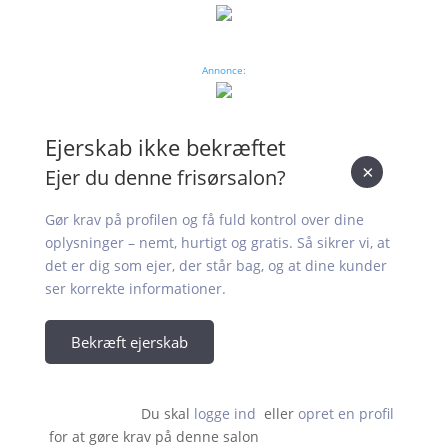
Annonce:
Ejerskab ikke bekræftet
×
Ejer du denne frisørsalon?
Gør krav på profilen og få fuld kontrol over dine
oplysninger – nemt, hurtigt og gratis. Så sikrer vi, at
det er dig som ejer, der står bag, og at dine kunder
ser korrekte informationer.
Bekræft ejerskab
Du skal 
logge ind
  eller 
opret en profil
 for at gøre krav på denne salon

== TASK DESCRIPTION ==
Apart from the pictures, all of the data must be duplicated exactly as shown above.

== WRITTEN SOLUTION ==
Annonce:
Ejerskab ikke bekræftet
×
Ejer du denne frisørsalon?
Gør krav på profilen og få fuld kontrol over dine
oplysninger – nemt, hurtigt og gratis. Så sikrer vi, at
det er dig som ejer, der står bag, og at dine kunder
ser korrekte informationer.
Bekræft ejerskab
Du skal 
logge ind
  eller 
opret en profil
 for at gøre krav på denne salon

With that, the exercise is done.